→ **Material provided**

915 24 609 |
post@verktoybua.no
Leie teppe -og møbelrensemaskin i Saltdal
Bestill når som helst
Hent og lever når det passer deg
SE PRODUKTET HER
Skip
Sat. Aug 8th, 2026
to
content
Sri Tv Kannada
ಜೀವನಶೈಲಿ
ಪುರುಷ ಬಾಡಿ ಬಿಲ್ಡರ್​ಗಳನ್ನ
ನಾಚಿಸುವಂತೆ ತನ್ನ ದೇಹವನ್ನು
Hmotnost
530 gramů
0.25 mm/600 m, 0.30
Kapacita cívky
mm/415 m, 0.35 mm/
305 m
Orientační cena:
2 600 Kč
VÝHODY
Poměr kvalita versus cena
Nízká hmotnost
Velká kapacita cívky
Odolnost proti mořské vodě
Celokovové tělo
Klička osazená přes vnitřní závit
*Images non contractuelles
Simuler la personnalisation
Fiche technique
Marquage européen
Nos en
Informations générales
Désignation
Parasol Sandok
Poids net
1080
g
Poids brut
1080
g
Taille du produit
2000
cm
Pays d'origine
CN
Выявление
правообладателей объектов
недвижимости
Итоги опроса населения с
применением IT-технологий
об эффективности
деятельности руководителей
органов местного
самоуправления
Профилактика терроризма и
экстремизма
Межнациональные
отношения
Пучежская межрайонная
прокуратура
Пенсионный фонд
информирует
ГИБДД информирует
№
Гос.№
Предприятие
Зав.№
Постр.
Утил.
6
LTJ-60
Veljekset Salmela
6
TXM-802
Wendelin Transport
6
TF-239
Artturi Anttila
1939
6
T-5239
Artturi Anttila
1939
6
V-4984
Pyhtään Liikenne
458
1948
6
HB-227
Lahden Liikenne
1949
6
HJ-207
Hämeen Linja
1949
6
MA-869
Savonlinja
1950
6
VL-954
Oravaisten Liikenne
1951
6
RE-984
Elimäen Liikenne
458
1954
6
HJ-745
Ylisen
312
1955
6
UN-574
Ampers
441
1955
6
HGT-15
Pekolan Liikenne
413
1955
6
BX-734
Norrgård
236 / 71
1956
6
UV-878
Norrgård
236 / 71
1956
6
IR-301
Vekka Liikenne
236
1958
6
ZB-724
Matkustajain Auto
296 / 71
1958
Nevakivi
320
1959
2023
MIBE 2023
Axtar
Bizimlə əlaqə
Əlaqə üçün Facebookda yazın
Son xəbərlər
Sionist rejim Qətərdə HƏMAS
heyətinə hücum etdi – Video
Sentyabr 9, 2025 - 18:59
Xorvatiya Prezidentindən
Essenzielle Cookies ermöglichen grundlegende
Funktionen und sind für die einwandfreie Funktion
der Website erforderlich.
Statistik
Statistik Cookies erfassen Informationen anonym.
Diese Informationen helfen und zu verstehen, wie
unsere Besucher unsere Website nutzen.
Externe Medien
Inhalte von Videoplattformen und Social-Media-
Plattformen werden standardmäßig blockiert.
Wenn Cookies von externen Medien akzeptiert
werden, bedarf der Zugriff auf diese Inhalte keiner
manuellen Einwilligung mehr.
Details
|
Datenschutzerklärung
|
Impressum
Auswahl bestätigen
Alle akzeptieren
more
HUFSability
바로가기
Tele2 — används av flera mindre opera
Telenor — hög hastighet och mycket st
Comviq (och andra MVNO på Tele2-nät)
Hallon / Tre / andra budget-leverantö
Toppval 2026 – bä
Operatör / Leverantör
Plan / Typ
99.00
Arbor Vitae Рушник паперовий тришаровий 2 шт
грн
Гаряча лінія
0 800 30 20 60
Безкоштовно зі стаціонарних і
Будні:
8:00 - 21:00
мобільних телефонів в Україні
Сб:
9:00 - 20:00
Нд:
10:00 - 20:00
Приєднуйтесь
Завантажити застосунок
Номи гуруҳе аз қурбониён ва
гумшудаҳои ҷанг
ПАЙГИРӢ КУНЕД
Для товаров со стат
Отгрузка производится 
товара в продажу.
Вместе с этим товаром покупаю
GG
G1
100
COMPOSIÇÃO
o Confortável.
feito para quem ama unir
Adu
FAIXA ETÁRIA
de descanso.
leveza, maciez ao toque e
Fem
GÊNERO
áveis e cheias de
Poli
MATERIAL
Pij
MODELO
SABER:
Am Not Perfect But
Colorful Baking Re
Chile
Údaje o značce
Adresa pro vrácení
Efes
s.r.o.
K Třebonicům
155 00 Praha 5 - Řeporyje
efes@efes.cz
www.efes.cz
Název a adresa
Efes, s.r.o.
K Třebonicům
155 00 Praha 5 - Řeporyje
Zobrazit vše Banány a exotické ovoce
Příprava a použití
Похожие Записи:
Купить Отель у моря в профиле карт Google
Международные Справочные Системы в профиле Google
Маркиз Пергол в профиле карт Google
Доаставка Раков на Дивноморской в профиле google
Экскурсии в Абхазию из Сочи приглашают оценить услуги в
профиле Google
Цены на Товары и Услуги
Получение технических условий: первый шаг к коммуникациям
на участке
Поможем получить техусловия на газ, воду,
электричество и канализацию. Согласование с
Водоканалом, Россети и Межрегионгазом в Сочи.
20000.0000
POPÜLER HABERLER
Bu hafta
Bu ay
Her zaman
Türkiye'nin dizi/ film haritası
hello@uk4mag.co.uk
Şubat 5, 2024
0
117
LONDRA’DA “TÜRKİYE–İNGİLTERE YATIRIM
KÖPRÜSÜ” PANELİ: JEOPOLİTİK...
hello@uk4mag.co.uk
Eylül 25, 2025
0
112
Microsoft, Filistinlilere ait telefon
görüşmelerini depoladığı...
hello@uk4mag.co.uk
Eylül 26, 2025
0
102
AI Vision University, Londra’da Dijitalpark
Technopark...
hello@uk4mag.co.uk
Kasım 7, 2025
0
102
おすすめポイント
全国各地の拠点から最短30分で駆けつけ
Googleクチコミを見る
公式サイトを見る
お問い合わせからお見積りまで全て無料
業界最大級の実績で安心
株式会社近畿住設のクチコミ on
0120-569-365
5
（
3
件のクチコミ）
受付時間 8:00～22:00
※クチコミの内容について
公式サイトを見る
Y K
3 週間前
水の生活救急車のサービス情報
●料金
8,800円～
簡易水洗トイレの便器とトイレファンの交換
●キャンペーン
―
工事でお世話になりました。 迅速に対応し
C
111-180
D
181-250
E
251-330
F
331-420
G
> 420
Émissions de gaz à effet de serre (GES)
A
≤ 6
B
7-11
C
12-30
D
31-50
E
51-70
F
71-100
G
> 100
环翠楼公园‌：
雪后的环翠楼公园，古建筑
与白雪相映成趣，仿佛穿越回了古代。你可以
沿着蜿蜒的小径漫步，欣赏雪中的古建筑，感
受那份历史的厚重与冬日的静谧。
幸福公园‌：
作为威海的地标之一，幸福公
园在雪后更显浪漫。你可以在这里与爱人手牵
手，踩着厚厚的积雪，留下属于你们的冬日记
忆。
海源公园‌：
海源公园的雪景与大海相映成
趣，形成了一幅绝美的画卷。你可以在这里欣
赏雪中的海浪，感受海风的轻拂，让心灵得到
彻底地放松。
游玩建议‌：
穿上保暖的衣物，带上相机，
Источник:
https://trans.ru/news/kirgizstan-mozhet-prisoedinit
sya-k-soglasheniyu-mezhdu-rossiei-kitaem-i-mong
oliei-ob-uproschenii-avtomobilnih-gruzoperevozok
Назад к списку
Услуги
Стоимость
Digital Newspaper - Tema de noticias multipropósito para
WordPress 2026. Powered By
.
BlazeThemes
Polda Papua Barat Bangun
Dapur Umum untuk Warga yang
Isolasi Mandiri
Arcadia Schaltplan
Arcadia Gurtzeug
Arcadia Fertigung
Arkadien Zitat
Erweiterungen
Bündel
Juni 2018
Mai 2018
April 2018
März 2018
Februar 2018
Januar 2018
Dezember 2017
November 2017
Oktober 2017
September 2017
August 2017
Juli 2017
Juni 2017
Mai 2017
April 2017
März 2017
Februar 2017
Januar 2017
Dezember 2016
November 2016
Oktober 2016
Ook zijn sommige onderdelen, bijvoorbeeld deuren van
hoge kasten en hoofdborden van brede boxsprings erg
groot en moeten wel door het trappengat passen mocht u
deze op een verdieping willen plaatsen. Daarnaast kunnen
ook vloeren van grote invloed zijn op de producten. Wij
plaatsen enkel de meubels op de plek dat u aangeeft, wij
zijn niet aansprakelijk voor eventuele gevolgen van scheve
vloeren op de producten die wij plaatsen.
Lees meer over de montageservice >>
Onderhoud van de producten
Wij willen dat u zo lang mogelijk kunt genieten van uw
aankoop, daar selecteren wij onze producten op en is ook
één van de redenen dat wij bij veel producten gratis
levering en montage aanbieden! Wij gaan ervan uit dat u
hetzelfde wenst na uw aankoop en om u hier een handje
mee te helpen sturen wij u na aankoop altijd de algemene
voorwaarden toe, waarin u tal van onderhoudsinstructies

→ **Instructions for the task**
Where a line of the entries contains "Statistik", report that line.

→ **Output**
Statistik
Statistik Cookies erfassen Informationen anonym.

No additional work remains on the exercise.